There, I said it.
This morning, I looked out my kitchen window and announced, to the empty room, “There’s something wrong with that squirrel — his tail seems extra twitchy.” Then I pulled out my air fryer, wondering aloud if 10:30 a.m. was too early for French fries. (“It’s not,” I said. Again, out loud.)
I never used to talk to myself. Now I do it constantly. When I asked my middle-aged friends if they did it, too, the confessions flooded in. One said that when she texts people, she says the message out loud when she’s typing, even in public.
“I just looked in my cabinet and said aloud, ‘Please, god, let there be vanilla extract,’” said another.
Do middle-aged people talk to themselves all day, every day? And is this a problem? I consulted some experts.
Talking about self-talk
I couldn’t find any research on middle-aged muttering, so I asked Ethan Kross, a professor of psychology at the University of Michigan and the author of “Chatter,” if I had missed it. He told me I hadn’t. Talking to yourself in midlife is an “understudied phenomenon,” he said, adding that it was pretty common.

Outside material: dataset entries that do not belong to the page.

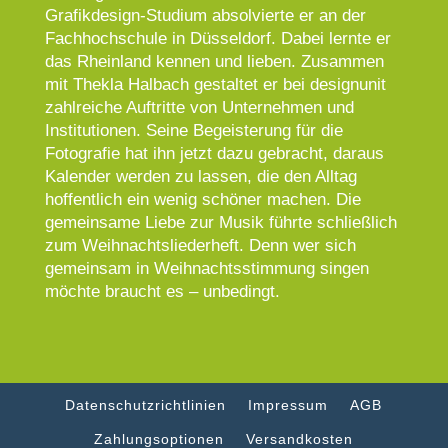
Grafikdesign-Studium absolvierte er an der
Fachhochschule in Düsseldorf. Dabei lernte er
das Rheinland kennen und lieben. Zusammen
mit Thekla Halbach gestaltet er bei designunit
zahlreiche Auftritte von Unternehmen und
Institutionen. Seine Begeisterung für die
Fotografie hat ihn jetzt dazu gebracht, daraus
Kalender werden zu lassen, die den Alltag
hoffentlich ein wenig schöner machen. Die
gemeinsame Liebe zur Musik führte schließlich
zum Weihnachtsliederheft. Denn
wer sich
gemeinsam in Weihnachtsstimmung singen
möchte braucht es – unbedingt.
Datenschutzrichtlinien
Impressum
AGB
Zahlungsoptionen
Versandkosten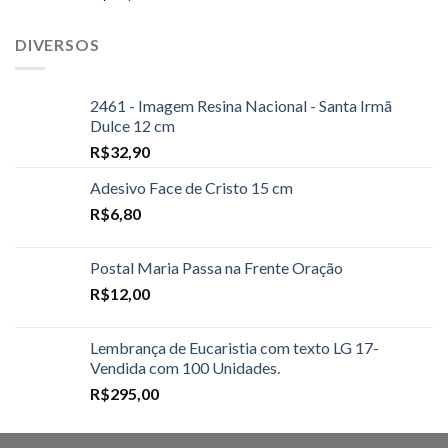
DIVERSOS
2461 - Imagem Resina Nacional - Santa Irmã
Dulce 12 cm
R$
32,90
Adesivo Face de Cristo 15 cm
R$
6,80
Postal Maria Passa na Frente Oração
R$
12,00
Lembrança de Eucaristia com texto LG 17-
Vendida com 100 Unidades.
R$
295,00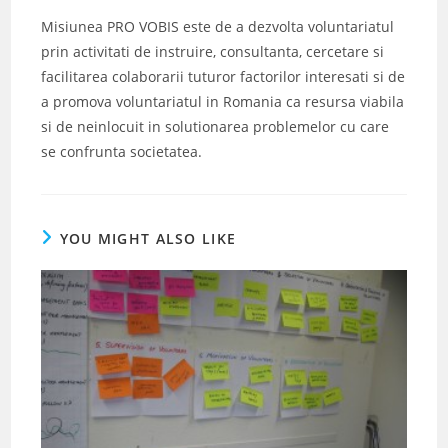
Misiunea PRO VOBIS este de a dezvolta voluntariatul
prin activitati de instruire, consultanta, cercetare si
facilitarea colaborarii tuturor factorilor interesati si de
a promova voluntariatul in Romania ca resursa viabila
si de neinlocuit in solutionarea problemelor cu care
se confrunta societatea.
YOU MIGHT ALSO LIKE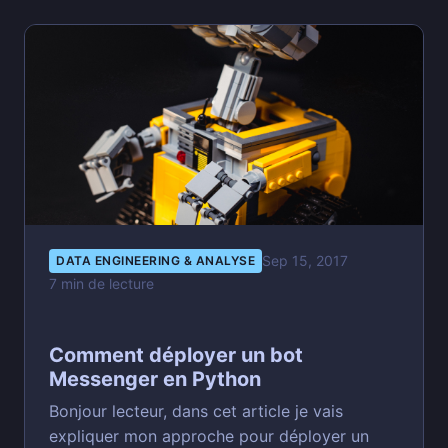
Sep 15, 2017
DATA ENGINEERING & ANALYSE
7 min de lecture
Comment déployer un bot
Messenger en Python
Bonjour lecteur, dans cet article je vais
expliquer mon approche pour déployer un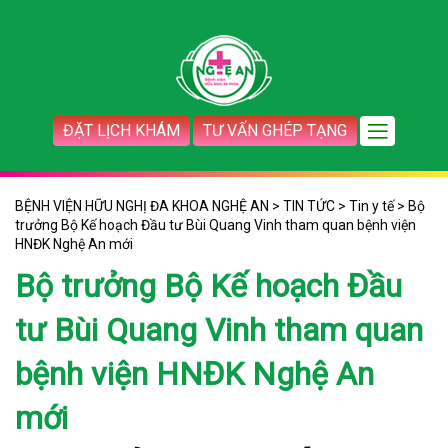
ĐẶT LỊCH KHÁM
TƯ VẤN GHÉP TẠNG
BỆNH VIỆN HỮU NGHỊ ĐA KHOA NGHỆ AN
>
TIN TỨC
>
Tin y tế
>
Bộ
trưởng Bộ Kế hoạch Đầu tư Bùi Quang Vinh tham quan bệnh viện
HNĐK Nghệ An mới
Bộ trưởng Bộ Kế hoạch Đầu
tư Bùi Quang Vinh tham quan
bệnh viện HNĐK Nghệ An
mới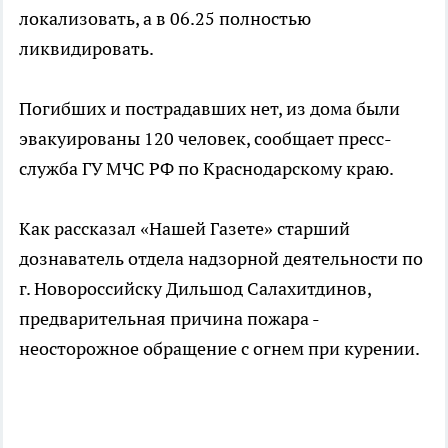
локализовать, а в 06.25 полностью
ликвидировать.
Погибших и пострадавших нет, из дома были
эвакуированы 120 человек, сообщает пресс-
служба ГУ МЧС РФ по Краснодарскому краю.
Как рассказал «Нашей Газете» старший
дознаватель отдела надзорной деятельности по
г. Новороссийску Дильшод Салахитдинов,
предварительная причина пожара -
неосторожное обращение с огнем при курении.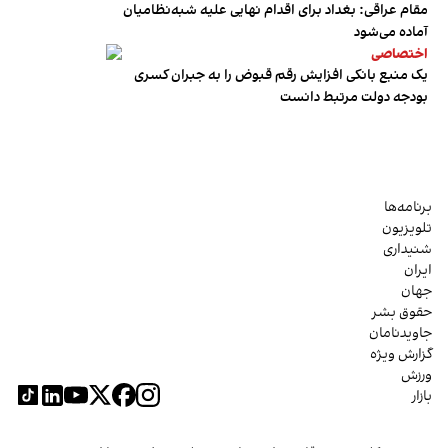
مقام عراقی: بغداد برای اقدام نهایی علیه شبه‌نظامیان
آماده می‌شود
اختصاصی
یک منبع بانکی افزایش رقم قبوض را به جبران کسری
بودجه دولت مرتبط دانست
برنامه‌ها
تلویزیون
شنیداری
ایران
جهان
حقوق بشر
جاویدنامان
گزارش ویژه
ورزش
بازار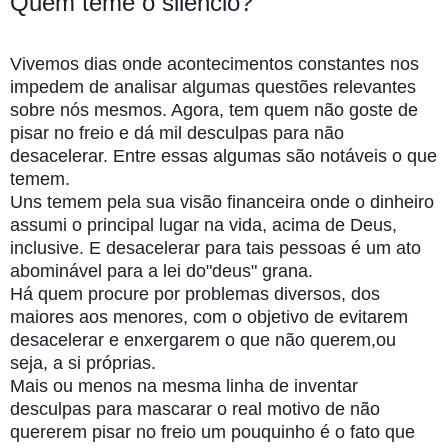
Quem
teme o silêncio?
Vivemos dias onde acontecimentos constantes nos
impedem de analisar algumas questões relevantes
sobre nós mesmos. Agora, tem quem não goste de
pisar no freio e dá mil desculpas para não
desacelerar. Entre essas algumas são notáveis o que
temem.
Uns temem pela sua visão financeira onde o dinheiro
assumi o principal lugar na vida, acima de Deus,
inclusive. E desacelerar para tais pessoas é um ato
abominável para a lei do"deus" grana.
Há quem procure por
problemas diversos, dos
maiores aos menores, com o objetivo de evitarem
desacelerar e enxergarem o que não querem,ou
seja, a si próprias.
Mais ou menos na mesma linha de inventar
desculpas para mascarar o real motivo de não
quererem pisar no freio um pouquinho é o fato que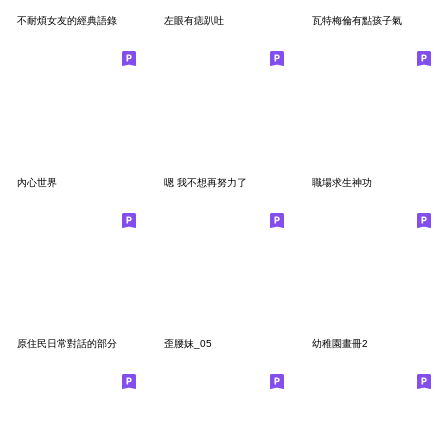
不耐煩女友的經典語錄
左眼有痣趴吐
瓦特梅倫有點孩子氣
內心世界
嗯 我不想再努力了
職場求生神功
原住民日常對話的部分
歪腰妹_05
幼稚園畫冊2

When people have conversations in their own heads, it is known as “inner speech.” When they do it aloud, it’s called private speech or external self-talk. Studies suggest that private speech peaks in early childhood, said Charles Fernyhough, a professor of psychology at Durham University in England and the author of “The Voices Within.” But in midlife, many of us pick up the habit again, he said.